Terlebih melihat Kalandra yang terus mengawasi dengan sorot tajam tanpa ekspresi itu lagi-lagi menciutkan nyali sekaligus memanjatkan emosi Ellana hingga terus saja dia melahap satu demi satu potongan sushi berlaga menikmatinya seperti biasa.
“Enak?”
Ellana mengangguk cepat. Sebelum sandiwaranya dipatahkan oleh tolakan di dalam perutnya dan begitu saja memuntahkan sisa kunyahan di mulutnya. Kalandra dengan kesigapannya mengambil kantung di bawah tempat tidur di saat tangan lainnya dibiarkan menampung muntahan Ellana lebih dulu.
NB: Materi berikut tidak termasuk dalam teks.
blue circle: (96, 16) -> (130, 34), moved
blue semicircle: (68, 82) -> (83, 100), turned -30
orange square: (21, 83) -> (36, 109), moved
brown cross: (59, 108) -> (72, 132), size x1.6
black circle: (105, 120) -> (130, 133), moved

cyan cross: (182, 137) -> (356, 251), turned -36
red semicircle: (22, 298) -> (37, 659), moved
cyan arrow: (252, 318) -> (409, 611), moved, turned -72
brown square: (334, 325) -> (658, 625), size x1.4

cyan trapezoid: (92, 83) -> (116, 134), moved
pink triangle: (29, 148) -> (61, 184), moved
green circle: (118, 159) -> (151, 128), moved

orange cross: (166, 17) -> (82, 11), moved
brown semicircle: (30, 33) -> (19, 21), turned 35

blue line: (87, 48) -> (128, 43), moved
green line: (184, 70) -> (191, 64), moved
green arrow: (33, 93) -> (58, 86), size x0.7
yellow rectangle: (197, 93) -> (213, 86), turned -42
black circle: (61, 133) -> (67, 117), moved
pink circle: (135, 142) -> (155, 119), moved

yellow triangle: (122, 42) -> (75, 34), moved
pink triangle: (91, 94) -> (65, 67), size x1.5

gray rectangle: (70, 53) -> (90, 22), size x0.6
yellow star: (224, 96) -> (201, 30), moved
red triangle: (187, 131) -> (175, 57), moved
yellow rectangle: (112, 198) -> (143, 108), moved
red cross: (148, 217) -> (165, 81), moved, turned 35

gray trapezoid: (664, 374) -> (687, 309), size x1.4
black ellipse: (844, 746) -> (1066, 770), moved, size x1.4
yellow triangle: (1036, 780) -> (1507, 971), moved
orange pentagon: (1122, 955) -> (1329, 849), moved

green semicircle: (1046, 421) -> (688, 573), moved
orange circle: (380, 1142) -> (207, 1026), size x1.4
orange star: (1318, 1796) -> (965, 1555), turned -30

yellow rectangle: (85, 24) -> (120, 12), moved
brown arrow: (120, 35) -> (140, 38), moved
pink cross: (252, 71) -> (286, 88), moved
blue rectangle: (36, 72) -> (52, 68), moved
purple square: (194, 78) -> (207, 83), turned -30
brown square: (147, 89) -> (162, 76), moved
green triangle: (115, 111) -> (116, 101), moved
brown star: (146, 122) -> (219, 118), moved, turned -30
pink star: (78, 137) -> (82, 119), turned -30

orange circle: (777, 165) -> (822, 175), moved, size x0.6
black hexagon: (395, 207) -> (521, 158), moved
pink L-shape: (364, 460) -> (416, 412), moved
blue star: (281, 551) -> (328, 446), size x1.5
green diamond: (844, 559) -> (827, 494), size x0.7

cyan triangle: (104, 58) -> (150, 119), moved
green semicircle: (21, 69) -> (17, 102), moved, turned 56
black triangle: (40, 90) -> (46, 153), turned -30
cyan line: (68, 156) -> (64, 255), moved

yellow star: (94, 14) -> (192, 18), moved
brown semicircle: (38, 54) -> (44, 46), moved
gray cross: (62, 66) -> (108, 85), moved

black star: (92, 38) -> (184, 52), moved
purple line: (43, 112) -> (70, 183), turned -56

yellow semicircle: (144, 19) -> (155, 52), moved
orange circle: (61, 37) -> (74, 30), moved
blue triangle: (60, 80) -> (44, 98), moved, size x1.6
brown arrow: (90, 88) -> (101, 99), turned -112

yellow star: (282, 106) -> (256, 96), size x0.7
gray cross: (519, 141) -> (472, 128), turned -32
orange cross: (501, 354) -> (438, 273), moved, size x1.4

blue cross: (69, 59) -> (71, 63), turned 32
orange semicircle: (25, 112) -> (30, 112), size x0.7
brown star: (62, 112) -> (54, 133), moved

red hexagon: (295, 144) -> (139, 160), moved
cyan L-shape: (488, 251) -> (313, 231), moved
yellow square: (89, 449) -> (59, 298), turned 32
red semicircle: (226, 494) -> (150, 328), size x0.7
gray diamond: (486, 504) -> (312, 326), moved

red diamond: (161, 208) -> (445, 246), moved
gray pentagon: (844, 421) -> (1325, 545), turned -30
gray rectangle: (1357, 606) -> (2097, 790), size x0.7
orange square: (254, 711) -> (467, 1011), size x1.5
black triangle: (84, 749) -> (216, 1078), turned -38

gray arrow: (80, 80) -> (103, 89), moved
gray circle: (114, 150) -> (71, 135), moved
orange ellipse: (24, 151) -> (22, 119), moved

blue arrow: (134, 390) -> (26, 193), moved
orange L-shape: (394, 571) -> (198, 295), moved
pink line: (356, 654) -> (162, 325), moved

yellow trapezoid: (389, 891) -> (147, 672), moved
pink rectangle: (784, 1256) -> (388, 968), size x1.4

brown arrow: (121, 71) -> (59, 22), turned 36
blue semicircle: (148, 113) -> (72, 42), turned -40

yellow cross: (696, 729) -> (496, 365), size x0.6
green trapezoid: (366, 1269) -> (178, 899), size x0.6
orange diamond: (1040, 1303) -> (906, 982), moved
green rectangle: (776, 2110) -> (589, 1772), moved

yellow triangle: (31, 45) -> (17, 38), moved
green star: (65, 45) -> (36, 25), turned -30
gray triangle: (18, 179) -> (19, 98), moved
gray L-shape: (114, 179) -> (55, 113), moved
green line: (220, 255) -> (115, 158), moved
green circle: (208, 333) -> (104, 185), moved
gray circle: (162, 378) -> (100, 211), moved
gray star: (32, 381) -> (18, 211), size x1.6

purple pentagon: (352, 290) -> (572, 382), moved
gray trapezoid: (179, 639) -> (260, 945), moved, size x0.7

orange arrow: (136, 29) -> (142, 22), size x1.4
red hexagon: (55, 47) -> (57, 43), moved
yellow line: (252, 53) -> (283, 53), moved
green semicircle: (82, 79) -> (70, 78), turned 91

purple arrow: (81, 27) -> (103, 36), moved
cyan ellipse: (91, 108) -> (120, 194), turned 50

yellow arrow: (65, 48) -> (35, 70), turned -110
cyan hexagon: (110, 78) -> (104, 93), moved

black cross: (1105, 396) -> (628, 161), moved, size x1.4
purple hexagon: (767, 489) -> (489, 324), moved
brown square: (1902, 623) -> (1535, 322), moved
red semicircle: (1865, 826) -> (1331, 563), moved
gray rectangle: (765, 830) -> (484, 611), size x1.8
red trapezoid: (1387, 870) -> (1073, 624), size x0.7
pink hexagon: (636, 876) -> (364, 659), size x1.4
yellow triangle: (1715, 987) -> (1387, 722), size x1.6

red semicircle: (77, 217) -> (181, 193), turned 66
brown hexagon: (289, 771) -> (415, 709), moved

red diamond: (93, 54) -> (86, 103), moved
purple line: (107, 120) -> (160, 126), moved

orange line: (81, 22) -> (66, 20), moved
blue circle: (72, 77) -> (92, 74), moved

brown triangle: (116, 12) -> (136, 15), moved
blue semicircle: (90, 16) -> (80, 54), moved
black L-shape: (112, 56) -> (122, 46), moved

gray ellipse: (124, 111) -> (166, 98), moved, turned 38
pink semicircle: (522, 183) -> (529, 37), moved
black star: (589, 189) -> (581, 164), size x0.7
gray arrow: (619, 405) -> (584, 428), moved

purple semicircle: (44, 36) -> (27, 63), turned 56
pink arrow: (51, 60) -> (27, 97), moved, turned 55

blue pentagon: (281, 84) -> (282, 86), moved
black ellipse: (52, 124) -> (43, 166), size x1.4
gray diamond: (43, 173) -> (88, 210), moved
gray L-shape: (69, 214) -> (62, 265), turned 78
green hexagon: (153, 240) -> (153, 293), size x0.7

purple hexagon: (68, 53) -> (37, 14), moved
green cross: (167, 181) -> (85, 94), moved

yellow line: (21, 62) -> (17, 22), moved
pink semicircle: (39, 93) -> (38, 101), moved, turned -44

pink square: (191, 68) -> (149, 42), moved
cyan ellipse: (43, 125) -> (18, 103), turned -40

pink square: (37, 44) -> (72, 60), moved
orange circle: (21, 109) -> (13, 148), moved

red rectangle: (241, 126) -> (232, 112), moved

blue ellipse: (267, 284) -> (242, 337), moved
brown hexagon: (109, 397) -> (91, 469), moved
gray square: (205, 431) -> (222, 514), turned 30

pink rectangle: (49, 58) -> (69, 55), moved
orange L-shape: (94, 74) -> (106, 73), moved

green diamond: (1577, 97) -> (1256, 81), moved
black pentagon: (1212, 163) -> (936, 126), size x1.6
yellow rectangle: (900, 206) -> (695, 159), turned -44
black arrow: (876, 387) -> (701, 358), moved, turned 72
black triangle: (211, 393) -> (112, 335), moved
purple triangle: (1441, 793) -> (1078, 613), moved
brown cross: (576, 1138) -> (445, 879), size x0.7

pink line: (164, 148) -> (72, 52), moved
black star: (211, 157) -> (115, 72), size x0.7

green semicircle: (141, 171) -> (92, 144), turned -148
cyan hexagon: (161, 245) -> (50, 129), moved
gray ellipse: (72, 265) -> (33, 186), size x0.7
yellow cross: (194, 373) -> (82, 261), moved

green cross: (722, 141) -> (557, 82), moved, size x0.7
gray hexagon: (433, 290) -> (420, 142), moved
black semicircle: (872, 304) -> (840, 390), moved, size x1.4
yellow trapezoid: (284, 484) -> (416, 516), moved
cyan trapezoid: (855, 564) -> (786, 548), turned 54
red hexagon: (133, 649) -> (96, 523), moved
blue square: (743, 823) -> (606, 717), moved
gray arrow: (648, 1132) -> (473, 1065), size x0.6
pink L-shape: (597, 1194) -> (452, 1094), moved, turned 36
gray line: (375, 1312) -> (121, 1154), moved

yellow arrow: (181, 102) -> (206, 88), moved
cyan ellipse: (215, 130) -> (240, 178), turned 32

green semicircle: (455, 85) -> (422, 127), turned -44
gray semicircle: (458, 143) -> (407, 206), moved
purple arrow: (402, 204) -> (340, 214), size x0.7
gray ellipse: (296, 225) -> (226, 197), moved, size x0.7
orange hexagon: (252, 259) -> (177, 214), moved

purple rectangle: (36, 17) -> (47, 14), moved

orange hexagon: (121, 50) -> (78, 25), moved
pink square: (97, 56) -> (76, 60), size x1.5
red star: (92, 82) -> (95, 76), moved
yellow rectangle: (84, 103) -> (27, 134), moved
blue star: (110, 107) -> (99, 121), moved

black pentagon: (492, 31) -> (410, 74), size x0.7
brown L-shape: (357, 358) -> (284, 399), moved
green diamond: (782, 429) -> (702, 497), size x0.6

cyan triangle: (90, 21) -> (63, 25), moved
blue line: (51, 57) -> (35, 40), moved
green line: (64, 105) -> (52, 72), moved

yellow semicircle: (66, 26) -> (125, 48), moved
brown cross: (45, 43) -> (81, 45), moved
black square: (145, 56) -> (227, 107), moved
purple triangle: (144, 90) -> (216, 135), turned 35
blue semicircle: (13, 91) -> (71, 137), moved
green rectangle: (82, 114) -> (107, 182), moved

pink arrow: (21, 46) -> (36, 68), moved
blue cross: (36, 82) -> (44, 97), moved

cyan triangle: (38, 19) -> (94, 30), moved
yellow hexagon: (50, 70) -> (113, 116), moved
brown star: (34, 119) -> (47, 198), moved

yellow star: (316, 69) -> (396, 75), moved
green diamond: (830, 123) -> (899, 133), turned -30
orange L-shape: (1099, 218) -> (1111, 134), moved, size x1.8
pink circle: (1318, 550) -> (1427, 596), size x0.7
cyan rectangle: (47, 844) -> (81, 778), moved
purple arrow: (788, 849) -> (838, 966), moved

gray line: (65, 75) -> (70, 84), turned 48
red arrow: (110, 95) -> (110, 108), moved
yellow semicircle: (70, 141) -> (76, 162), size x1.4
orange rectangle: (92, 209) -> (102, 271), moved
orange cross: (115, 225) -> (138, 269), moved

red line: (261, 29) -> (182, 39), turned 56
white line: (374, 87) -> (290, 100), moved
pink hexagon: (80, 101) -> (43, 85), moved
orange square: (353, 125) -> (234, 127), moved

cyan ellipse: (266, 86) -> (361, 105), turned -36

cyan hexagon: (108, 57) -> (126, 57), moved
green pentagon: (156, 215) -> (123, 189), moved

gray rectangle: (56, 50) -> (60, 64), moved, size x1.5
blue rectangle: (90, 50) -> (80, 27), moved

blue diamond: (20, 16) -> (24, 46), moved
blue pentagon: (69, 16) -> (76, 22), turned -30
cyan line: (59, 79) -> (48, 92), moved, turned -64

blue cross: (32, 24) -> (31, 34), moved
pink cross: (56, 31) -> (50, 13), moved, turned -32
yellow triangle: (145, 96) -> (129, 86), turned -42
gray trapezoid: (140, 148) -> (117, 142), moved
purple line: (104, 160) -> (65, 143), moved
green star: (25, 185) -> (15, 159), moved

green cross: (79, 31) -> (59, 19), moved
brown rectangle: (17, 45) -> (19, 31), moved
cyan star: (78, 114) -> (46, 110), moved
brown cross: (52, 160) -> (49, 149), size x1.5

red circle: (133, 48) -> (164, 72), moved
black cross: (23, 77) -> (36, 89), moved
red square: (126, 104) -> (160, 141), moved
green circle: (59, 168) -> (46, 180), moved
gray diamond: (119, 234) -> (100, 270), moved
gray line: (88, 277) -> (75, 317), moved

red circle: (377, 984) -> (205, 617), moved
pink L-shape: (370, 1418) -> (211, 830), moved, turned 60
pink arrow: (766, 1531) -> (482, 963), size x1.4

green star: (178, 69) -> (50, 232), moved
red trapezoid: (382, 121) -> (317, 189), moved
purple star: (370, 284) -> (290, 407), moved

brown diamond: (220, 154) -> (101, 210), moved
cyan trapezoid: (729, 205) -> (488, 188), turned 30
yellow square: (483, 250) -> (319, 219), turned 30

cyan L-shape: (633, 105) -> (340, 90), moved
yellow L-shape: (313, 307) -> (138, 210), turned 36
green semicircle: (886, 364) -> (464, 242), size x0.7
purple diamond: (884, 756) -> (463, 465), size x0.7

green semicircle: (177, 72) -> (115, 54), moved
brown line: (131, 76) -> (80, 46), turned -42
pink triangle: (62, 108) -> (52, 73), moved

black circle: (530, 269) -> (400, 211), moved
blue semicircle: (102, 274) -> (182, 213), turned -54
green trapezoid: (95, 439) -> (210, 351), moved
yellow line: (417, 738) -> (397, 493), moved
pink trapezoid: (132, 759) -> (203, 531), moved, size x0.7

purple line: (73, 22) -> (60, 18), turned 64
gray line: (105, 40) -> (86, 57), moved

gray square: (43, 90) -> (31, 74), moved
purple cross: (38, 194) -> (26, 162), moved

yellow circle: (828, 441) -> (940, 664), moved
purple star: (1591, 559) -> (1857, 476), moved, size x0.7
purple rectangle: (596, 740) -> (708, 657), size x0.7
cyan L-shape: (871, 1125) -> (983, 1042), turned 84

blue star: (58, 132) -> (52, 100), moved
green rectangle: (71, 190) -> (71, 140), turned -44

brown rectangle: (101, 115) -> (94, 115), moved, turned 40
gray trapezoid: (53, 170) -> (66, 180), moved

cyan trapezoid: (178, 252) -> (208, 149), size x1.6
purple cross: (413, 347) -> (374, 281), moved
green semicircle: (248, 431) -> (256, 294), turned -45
Tangis tidak dapat terbendung melihat seluruh sushi yang sudah ditelannya kini keluar semua dengan menjijikkan. Tenggorokannya sakit luar biasa bersama napasnya berubah pendek-pendek. Kalau mau bicara soal seberapa malunya Ellana, dia sudah di tahap ingin ditelan bumi saja saat ini juga.
“Kamu masih punya pantangan karena lambung kamu belum bisa banyak terima makanan sekalipun itu cuma nasi sama ikan.”
Kalandra di sela mengusap mulut Ellana menggunakan tisu basah, berkata dengan tenangnya.
“Dokter bilang kalau untuk sementara waktu, kamu baru boleh makan makanan lembut. Jadi mau nggak mau, enak nggak enak, kamu cuma bisa makan bubur sama sup dulu.”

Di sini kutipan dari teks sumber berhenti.